A risky encounter

Sometimes I feel like I was a grandma telling old tales to her grandchildren over and over again. But there are real stories that happened to me and left a deep track in my life.

As a reporter, I had to cover the arrest of some known members of a political party who openly supported a terrorist group and were in the parliament. While the police were doing their job, in the streets, there were violent demonstrations against the arrests.

A group of youngsters with their faces covered by bandanas and backpacks loaded with Molotov cocktails and bottles full of acid was taking positions and moving in circles in an area of narrow streets to attack the police officers and the journalists.

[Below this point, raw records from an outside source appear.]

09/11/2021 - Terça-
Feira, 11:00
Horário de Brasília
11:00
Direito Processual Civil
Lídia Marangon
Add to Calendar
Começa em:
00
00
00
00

I was observing what was happening in the street, and suddenly I found myself alone with a young man in front of me holding a bottle of acid in his right hand, ready to throw it to my face. I had no place to hide. He was yelling: I’ll kill you!

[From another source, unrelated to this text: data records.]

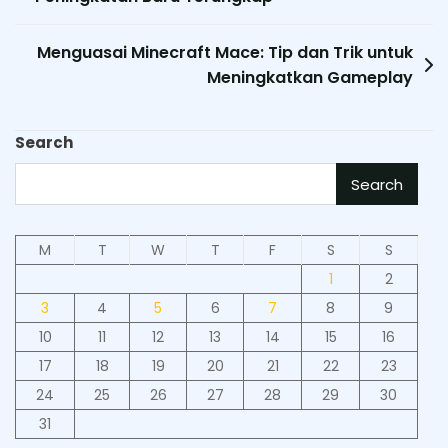
navigation
Menguasai Minecraft Mace: Tip dan Trik untuk
Meningkatkan Gameplay
Search
Search
M
T
W
T
F
S
S
1
2
3
4
5
6
7
8
9
10
11
12
13
14
15
16
17
18
19
20
21
22
23
24
25
26
27
28
29
30
31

From a balcony, two lawyers of the people who were being arrested began to yell:

-Hit her! Hit her! she is a manipulative whore!

I felt that the guy was not so sure of what he was doing, and I stood still because I thought that if I began to move, I could prompt him to throw the bottle.

The lawyers were still yelling encouraging him to wound me.

Suddenly, a man came from behind me and put himself between the guy with the bottle and me. It was Xavier, a photographer from my newspaper.

He told me:
-Come with me, because we have heard these people talking about that today they are going against you.

Very slowly, we walked backward, until the guy with the bottle disappeared. We reached the car of Xavier, my friend, and we leave that place. He saved me that day.

It was a risky encounter. But It finished without any harm.

In the featured picture, I, as a young reporter, doing a much more pacific job in the parliament.

FOWC: Encounter

5 thoughts on “A risky encounter

  1. Mister Bump UK says:

    You should write a book. A lot of these stories you reveal are fascinating, and many of us still remember the wars in the Balkans.

    1. Olga Brajnović says:

      Maybe, someday. I’m collecting my memories, but I don’t know what to do with them. Sometimes I think they are exciting to me but not so extraordinaries to capture the attention of a broader audience.